Outside of India, treatment with a pentavalent antimonial compound is usually effective. The use of an alternative parenteral agent should be considered even for first-line therapy in areas where resistance to pentavalent antimony therapy is prevalent, as it is in India, or if nonantimonial therapy would be advantageous for other reasons (eg, toxicity profile, duration of therapy).

The advent of liposomal formulations of amphotericin B, which passively target amphotericin to macrophage-rich organs, have generally replaced the deoxycholate formulations. As noted earlier, liposomal amphotericin B is much more costly than conventional amphotericin B (making them cost-prohibitive in poor countries), but they are associated with less nephrotoxicity and can be given in considerably shorter courses. Although visceral leishmaniasis is traditionally treated with multiple doses of amphotericin B deoxycholate, it appears, based on a single randomized trial, that a single dose of liposomal amphotericin B may be just as effective and cheaper. [31]

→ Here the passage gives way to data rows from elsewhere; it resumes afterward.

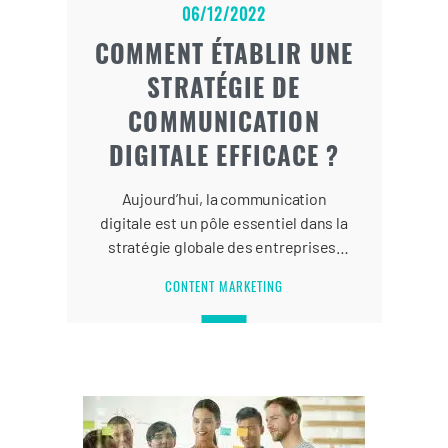
06/12/2022
COMMENT ÉTABLIR UNE
STRATÉGIE DE
COMMUNICATION
DIGITALE EFFICACE ?
Aujourd’hui, la communication
digitale est un pôle essentiel dans la
stratégie globale des entreprises.
Seulement, une stratégie de
CONTENT MARKETING
communication digitale se construit
pas à pas et ne laisse aucune place
au hasard.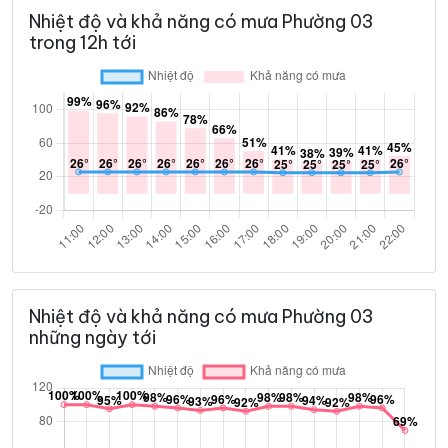
Nhiệt độ và khả năng có mưa Phường 03
trong 12h tới
Nhiệt độ và khả năng có mưa Phường 03
những ngày tới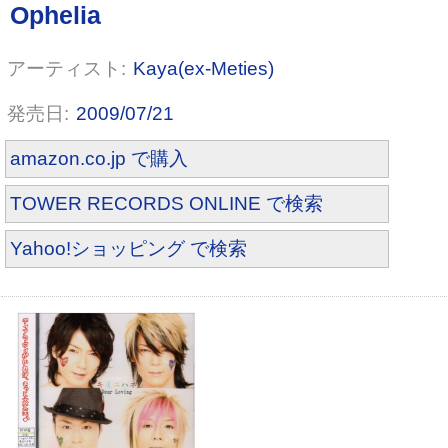
Kaya(ex-Meties)
2009/07/21
amazon.co.jp で購入
clockwork oblivion
TOWER RECORDS ONLINE で検索
Yahoo!ショッピング で検索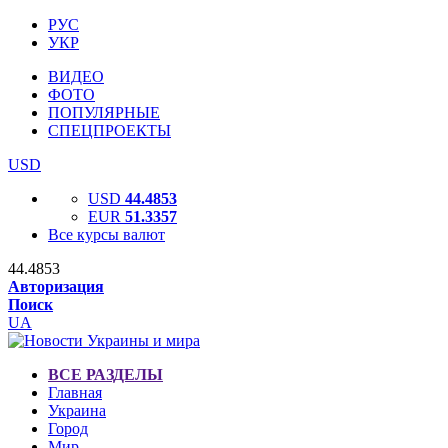
РУС
УКР
ВИДЕО
ФОТО
ПОПУЛЯРНЫЕ
СПЕЦПРОЕКТЫ
USD
USD
44.4853
EUR
51.3357
Все курсы валют
44.4853
Авторизация
Поиск
UA
ВСЕ РАЗДЕЛЫ
Главная
Украина
Город
Мир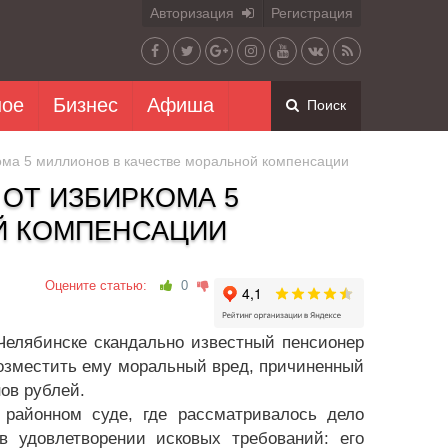
Авторизация
Регистрация
ное
Бизнес
Афиша
Поиск
ома 5 миллионов в качестве моральной компенсации
 ОТ ИЗБИРКОМА 5
Й КОМПЕНСАЦИИ
Оцените статью:
0
Челябинске скандально известный пенсионер
возместить ему моральный вред, причиненный
ов рублей.
 районном суде, где рассматривалось дело
в удовлетворении исковых требований: его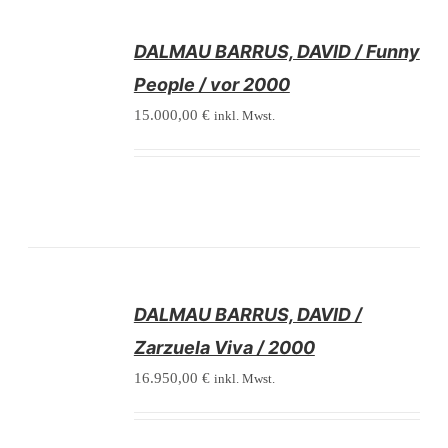
/
DALMAU BARRUS, DAVID / Funny
DETAILS
People / vor 2000
15.000,00
€
inkl. Mwst.
/
DALMAU BARRUS, DAVID /
DETAILS
Zarzuela Viva / 2000
16.950,00
€
inkl. Mwst.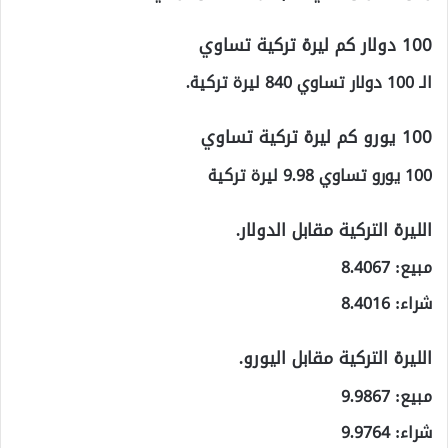
100 دولار كم ليرة تركية تساوي
الـ 100 دولار تساوي 840 ليرة تركية.
100 يورو كم ليرة تركية تساوي
100 يورو تساوي 9.98 ليرة تركية
الليرة التركية مقابل الدولار.
مبيع: 8.4067
شراء: 8.4016
الليرة التركية مقابل اليورو.
مبيع: 9.9867
شراء: 9.9764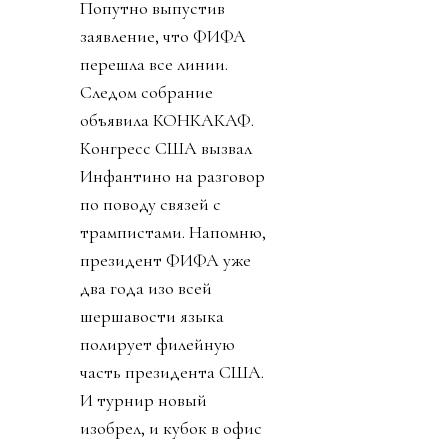
Попутно выпустив
заявление, что ФИФА
перешла все линии.
Следом собрание
объявила КОНКАКАФ.
Конгресс США вызвал
Инфантино на разговор
по поводу связей с
трампистами. Напомню,
президент ФИФА уже
два года изо всей
шершавости языка
полирует филейную
часть президента США.
И турнир новый
изобрел, и кубок в офис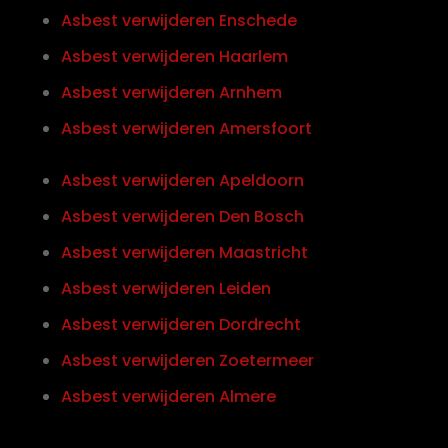
Asbest verwijderen Enschede
Asbest verwijderen Haarlem
Asbest verwijderen Arnhem
Asbest verwijderen Amersfoort
Asbest verwijderen Apeldoorn
Asbest verwijderen Den Bosch
Asbest verwijderen Maastricht
Asbest verwijderen Leiden
Asbest verwijderen Dordrecht
Asbest verwijderen Zoetermeer
Asbest verwijderen Almere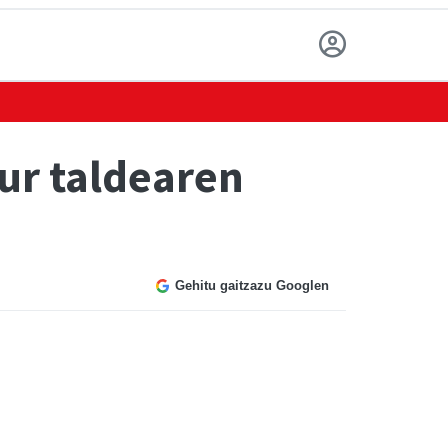
tur taldearen
Gehitu gaitzazu Googlen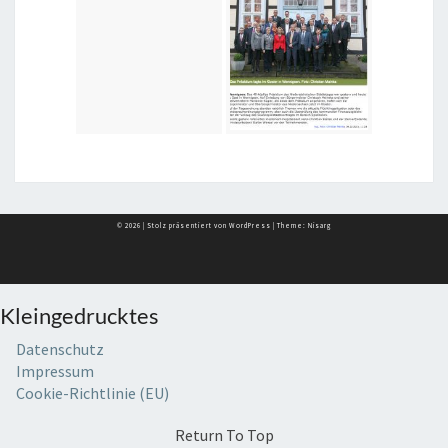
© 2026
|
Stolz präsentiert von
WordPress
|
Theme:
Nisarg
Kleingedrucktes
Datenschutz
Impressum
Cookie-Richtlinie (EU)
Return To Top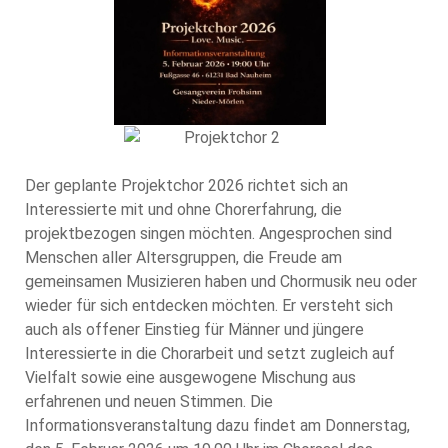
Der geplante Projektchor 2026 richtet sich an
Interessierte mit und ohne Chorerfahrung, die
projektbezogen singen möchten. Angesprochen sind
Menschen aller Altersgruppen, die Freude am
gemeinsamen Musizieren haben und Chormusik neu oder
wieder für sich entdecken möchten. Er versteht sich
auch als offener Einstieg für Männer und jüngere
Interessierte in die Chorarbeit und setzt zugleich auf
Vielfalt sowie eine ausgewogene Mischung aus
erfahrenen und neuen Stimmen. Die
Informationsveranstaltung dazu findet am Donnerstag,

Other parenteral alternatives that have merit include amphotericin B (not only in deoxycholate form but also in liposomal forms) and have generally replaced pentamidine. Injectable paromomycin has also been reported to be noninferior to amphotericin B.

Oral miltefosine is FDA approved for visceral, cutaneous, and mucocutaneous leishmaniasis. Sitamaquine is another oral therapy in the research pipeline for the treatment of visceral disease. Originally discovered by the Walter Reed Army Research Institute, this 8-aminoquinoline is currently undergoing phase 3 trials in Kenya and India.